Et sans écouter ses protestations, il se tourna vers miss English :
– A votre poste, il vous est facile de transmettre des dossiers, sans être remarquée, et qui me dit que vous êtes restée dans votre appartement ?
La phrase se perdit dans un concert de protestations, auquel le lieutenant répondit en levant une main apaisante :
– Mais un seul ou une seule est coupable, et un petit détail l’a trahi. J’ai fait perquisitionner vos logements, et on a trouvé la trace du transfert des dossiers sur une ligne.
Tous retinrent leur souffle, et Cyril sentit son cœur battre si fort, qu’il pensa que le bruit allait envahir la pièce !
Le lieutenant resta un instant immobile, puis s’approcha d’Ysaure :
– Dès le début j’ai compris que c’était vous.
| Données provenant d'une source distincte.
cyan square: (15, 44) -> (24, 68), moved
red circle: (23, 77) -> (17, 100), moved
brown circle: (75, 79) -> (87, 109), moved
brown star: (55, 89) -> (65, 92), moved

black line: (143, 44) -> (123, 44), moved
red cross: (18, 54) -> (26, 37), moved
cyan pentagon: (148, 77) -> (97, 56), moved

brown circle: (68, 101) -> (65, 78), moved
Vous avez presque réussi, mais on ne se refait pas et il y a toujours un détail qui trahit !
Cyril en était abasourdi ! Quoi, cette personne à l’air si respectable !
– Comment avez-vous deviné ? demandait-elle avec un petit sourire, admettant la défaite.
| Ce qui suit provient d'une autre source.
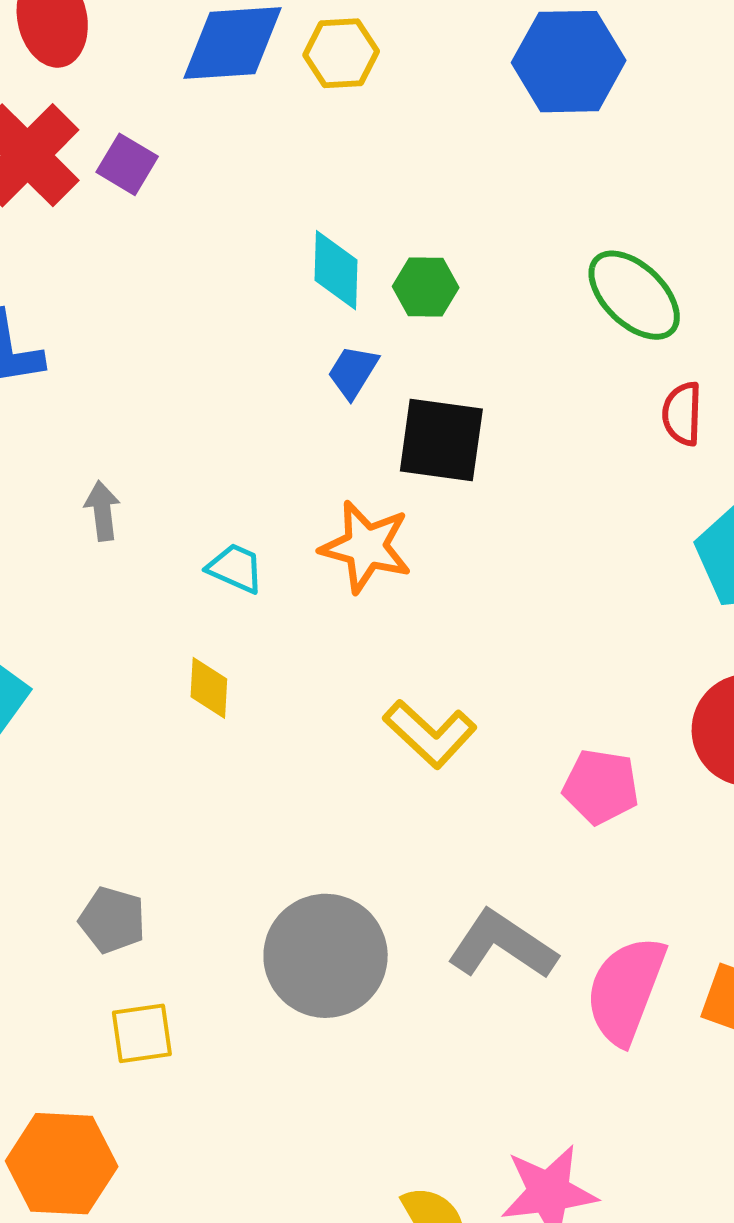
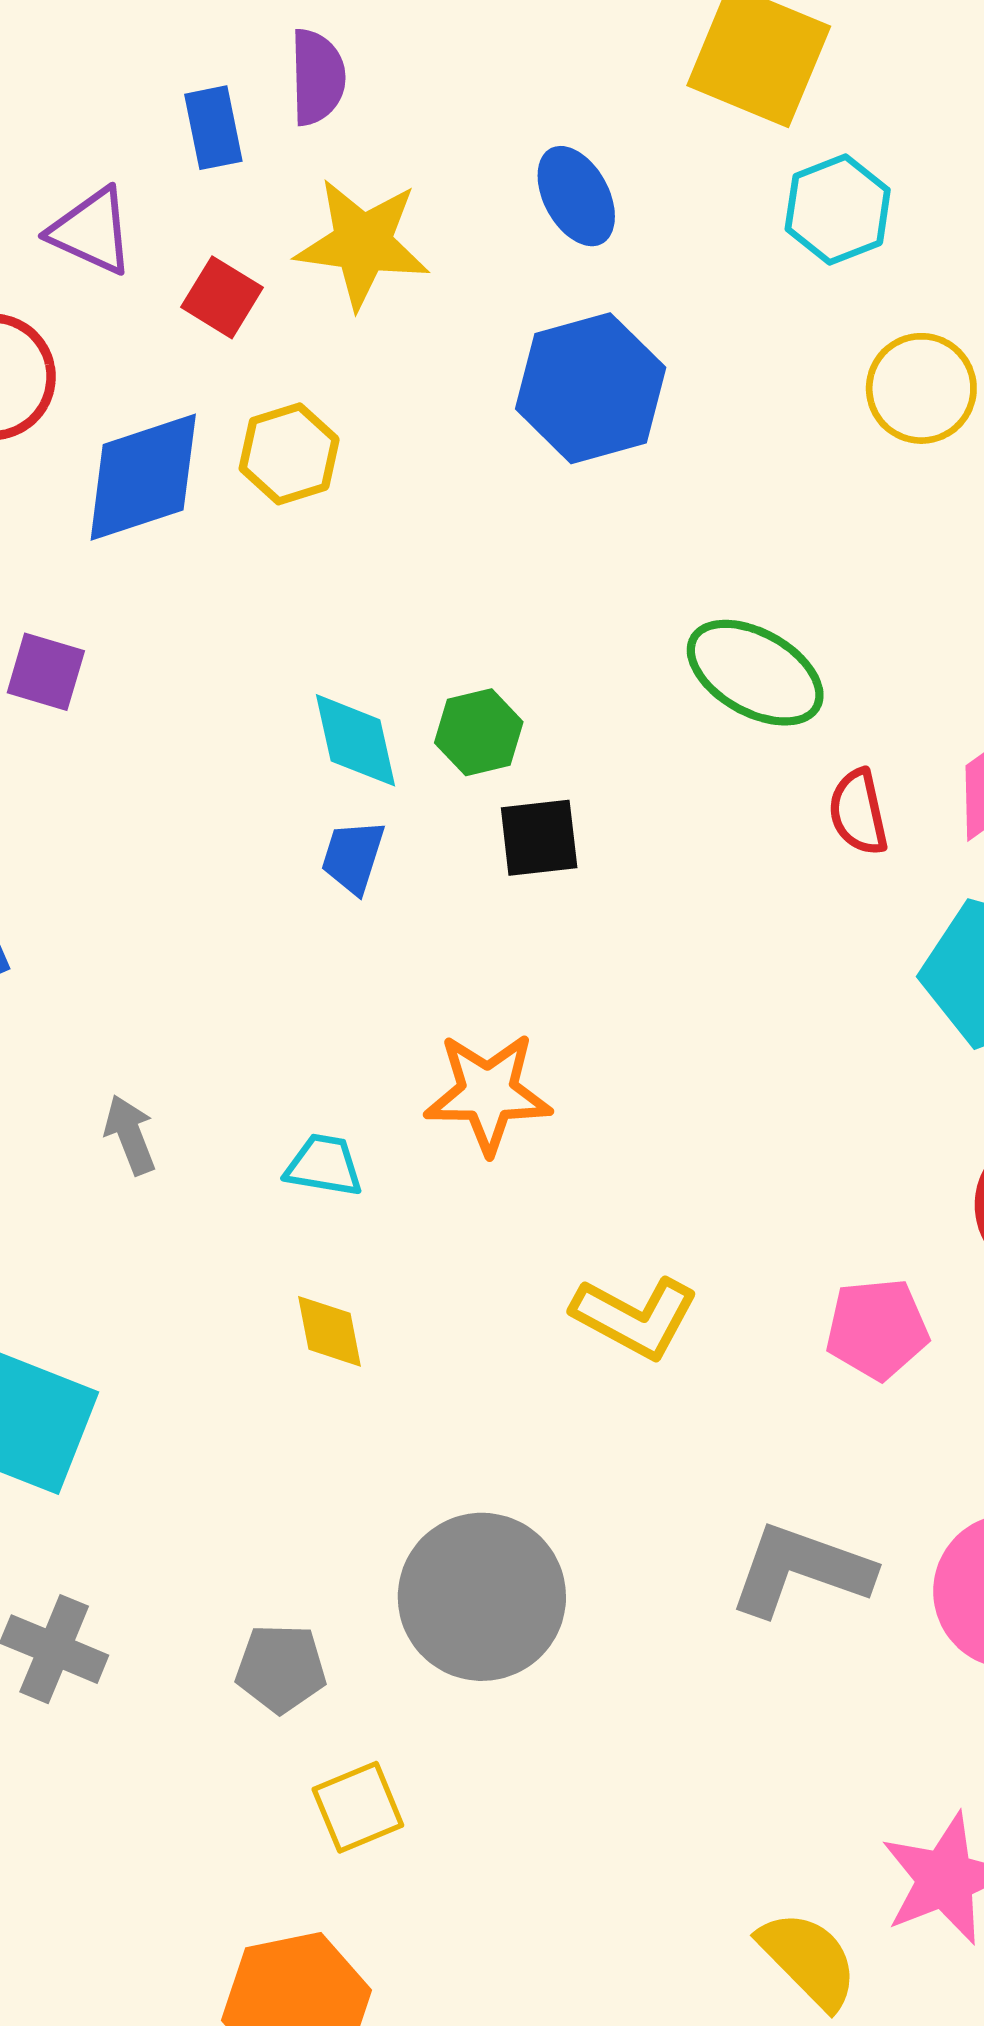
blue trapezoid: (353, 372) -> (353, 857), moved
black square: (441, 440) -> (539, 838), moved, size x0.7
gray circle: (326, 956) -> (482, 1597), moved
– Quand je suis arrivé, rien n’avait été touché, seulement le page, qui avait été emmené.
Alors, et il marqua une légère pause :
– Qui avait éteint la lumière ?
Il n’y avait qu’un logiciel économiseur pour avoir ce réflexe !
Magnus émit un petit sifflement, avant de faire signe aux gardes qui emmenèrent Ysaure, le logiciel espion.
Une heure après, le lieutenant et Cyril étaient de retour sur le perron, et se disaient au-revoir :
– Jamais je n’aurais trouvé, déclarait Cyril avec enthousiasme.
– Tout est question de petits détails, répondit Colombus en souriant.
Il leva la main au-dessus de sa tête, en guise de salut, avant de rentrer dans sa voiture :
– Un dragon comme assistant, quand ma femme saura ça !!